Friday, April 10, 2026

Call to Adventure: The life and times of Francis Maginn – a tale of historical language injustice which still resonates today (c21 Theatre on tour)

Paperwork and files from a building are being cleared. The boss is not impressed when he discovers a woman hoking through the kerbside skip recovering items. The papers and photographs relate to the work of Francis Maginn, a missionary and teacher who became deaf due to scarlet fever aged five. What starts out as an unfriendly tussle opens out into a conversation that opens his eyes and his ears to a fascinating piece of largely hidden history.

Call to Adventure: The life and times of Francis Maginn tells the story of a deaf man who fought for sign language to be recognised and valued in Britain and Ireland. Sign language was banned from schools at the 1880 Milan Congress in favour of – to use the now-outdated vocabulary of the time – “deaf and deaf mute people” using “pure oralism”. Maginn realises that “the suppression of sign teaches deceit” and doesn’t not make the valuable way of communicating go away.

The story follows Maginn as he bounces between Britain, Ireland, America and France. His experiences lead to lobbying and he proposes the creation of the British Deaf And Dumb Association … and is suitably appalled when a hearing man is appointed as the first chair. Along the way, Alexander Graham Bell’s work to promote oralism is critiqued: the inventor of the telephone’s mother was deaf and his wife lost her hearing as a child due to scarlet fever. Yet Bell feared that deaf people socialising together and marrying each other would breed a “deaf race”, something that would be less likely if communication was always spoken and never signed.

Directors Stephen Kelly and Lisa Kelly give the biographical story plenty of heart, and while some conversations necessarily require performers to face the audience so their signing is visible, the death of a close friend of Maginn’s is delivered by the cast as an emotionally impactful moment. Mark Revels-Barker’s set transforms the yellow skip from the opening scene into many different locations.

Supported by Paula Clarke and Eoghan Lamb who multi-role throughout the one-act play, Jamie Rea very ably plays Maginn, conveying the warmth and perseverance of the central character.

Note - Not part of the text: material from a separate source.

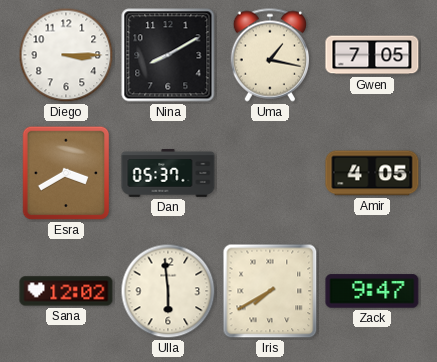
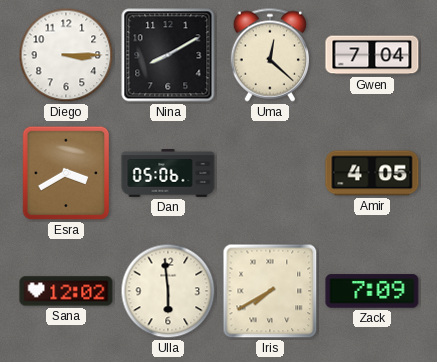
Uma: 1:17 -> 12:22
Gwen: 7:05 -> 7:04
Dan: 05:37 -> 05:06
Zack: 9:47 -> 7:09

The cast confidently switch between roles and languages.

Maginn believed that the deaf community should be “free to communicate not conform”. c21 Theatre’s production embodies those values with an ambitious performance that makes the telling of its story equally accessible for deaf and hearing audiences. There’s a beautiful balance to how the script by Charis McRoberts and Paula Clarke is brought to life. A mix of speech, signing (mostly by the characters, though Seamus Henry steps on stage at various points to interpret some speeches), voiceovers, projected subtitles and gestures make sure that everyone can follow what’s happening.

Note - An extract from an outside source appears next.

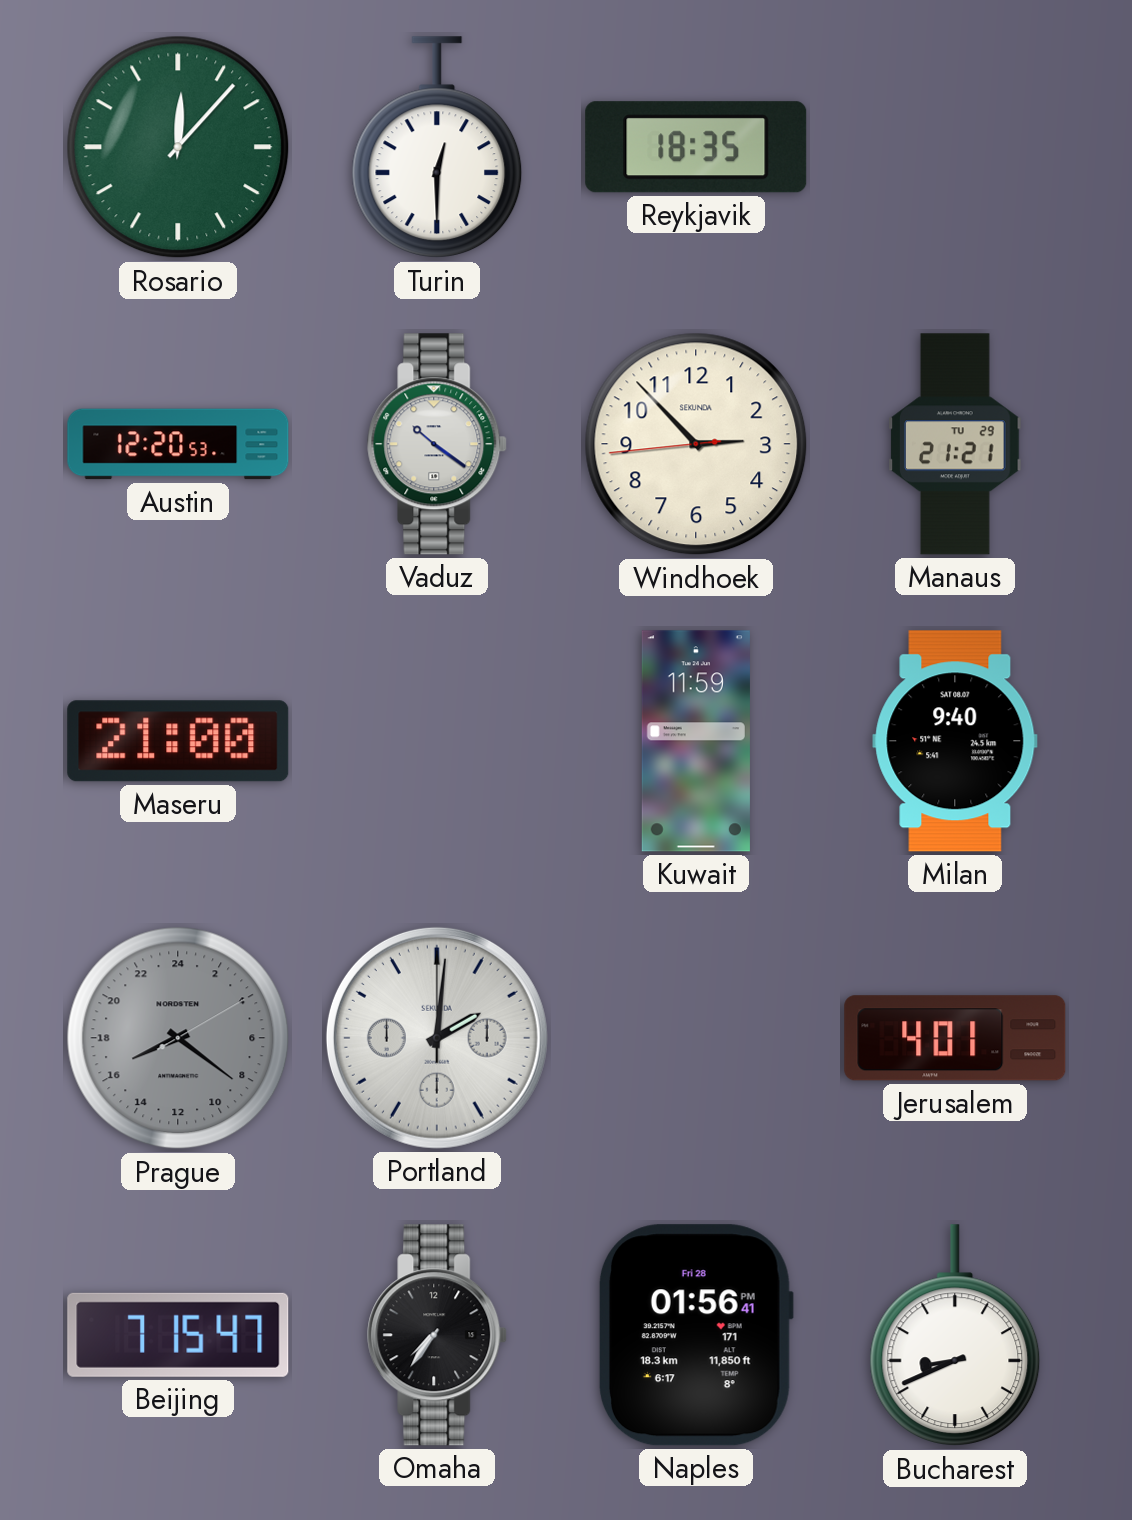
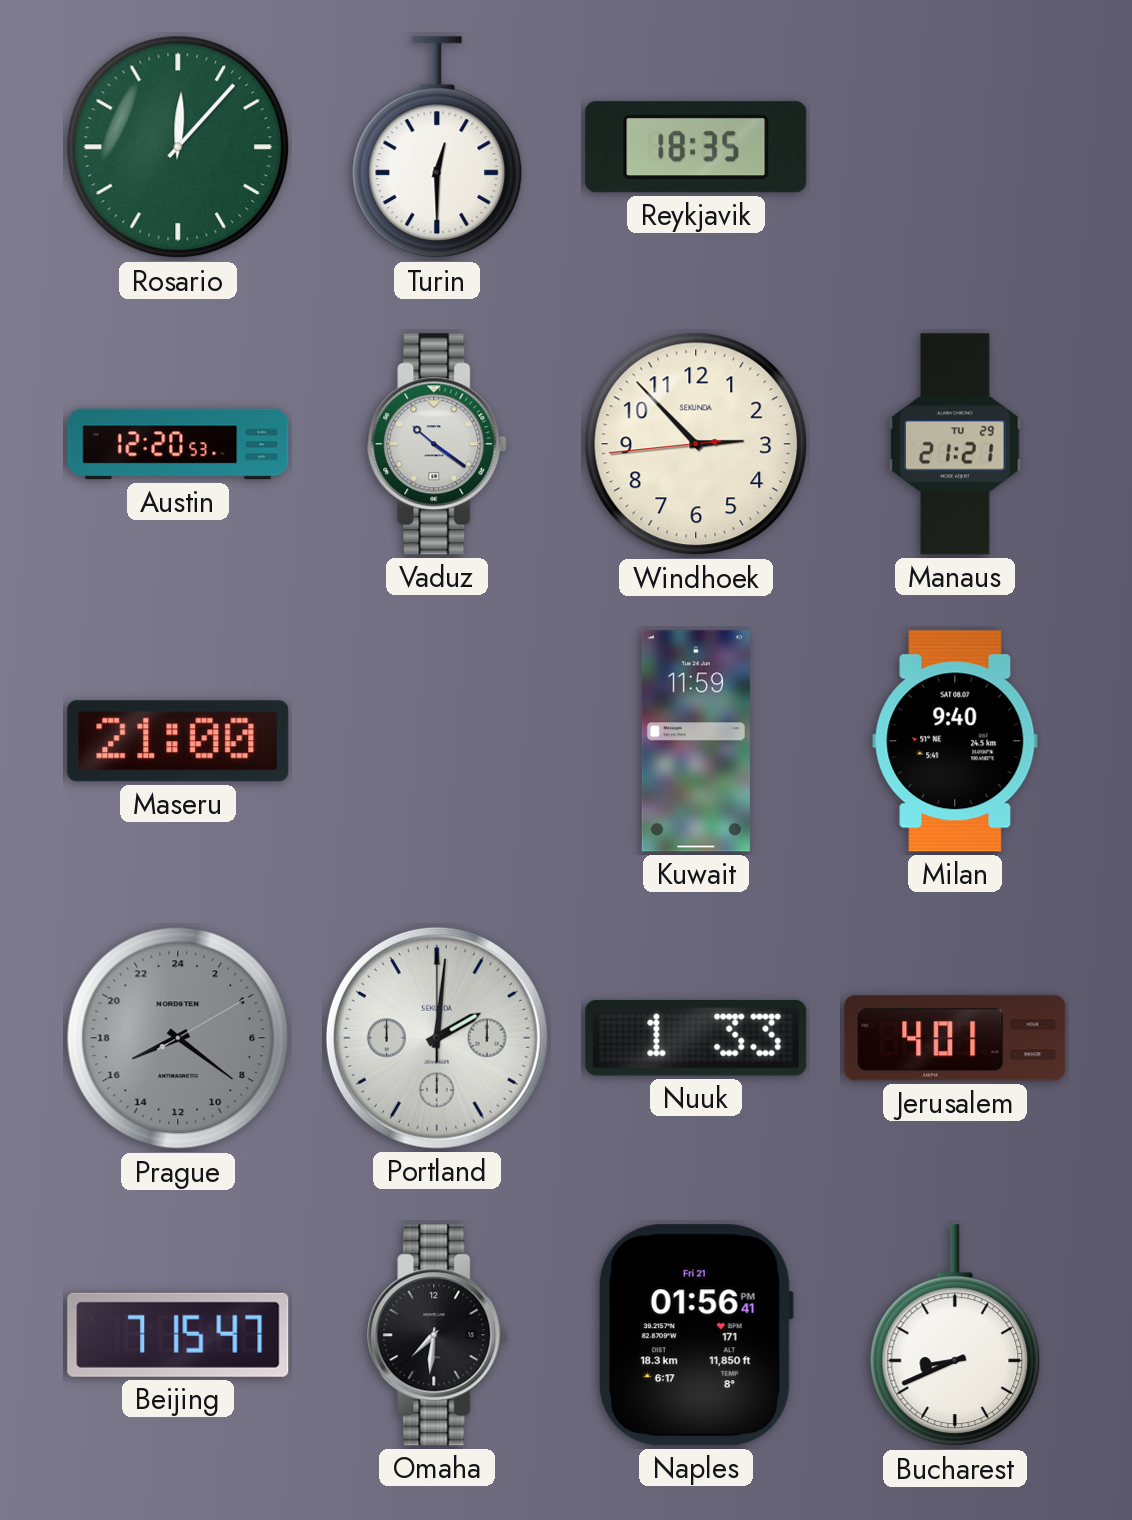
Nuuk: none -> 1:33
Omaha: 7:36 -> 7:31
Naples date: Fri 28 -> Fri 21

Call to Adventure is a timely history lesson and story of fighting injustice to share while the Northern Ireland Assembly is currently examining the Sign Language Bill. (The bill completed its consideration stage just before the Assembly broke for Easter.)

I attended the packed opening night performance in the Lyric Theatre and was back in the same venue watching a different show the following evening. It was heart-warming on both evenings to see the c21 Theatre audience spilling out into the theatre foyer and bar, with as many silent signed conversations happening as spoken ones.

Call to Adventure’s handling of language reminded me of two older theatre experiences (which were less accessible but still enjoyable). Aisling Ghéar’s production of Dave Duggan’s play Makaronik (reviewed) in the 2014 Belfast Festival was performed with three quarters of its dialogue in Irish, the rest in English and Empirish (a language made up by the playwright with its roots in Orwell’s Newspeak/1984 and pidgin English). Knowing Irish would have made the storytelling much richer, but the brief explanatory surtitles kept the story flowing. And back in 2018, I watched a Serbian play with Macedonia surtitles based on a Danish film with zero English in a North Macedonian international theatre festival. Not everything happening on the stage is about the words: otherwise it would just be visualised radio!

c21’s commitment to telling high quality stories that include a diverse range of characters through highly accessible performances is to be applauded. Audiences will watch opera performed in its original language. So why not plays that are signed? Hopefully their work along with a small number of other local theatre companies will boost the number of playwrights, actors, directors and creatives from the deaf community making work on Northern Ireland stages and beyond.

Call to Adventure: The life and times of Francis Maginn is currently touring through Courtyard Theatre, Newtownabbey (Friday 10 April), The Old Church, Cushendun (Saturday 11), Market Place Theatre, Armagh (Thursday 30), Island Arts Centre, Lisburn (Friday 1 May) and Down Arts Centre (Saturday 2 May).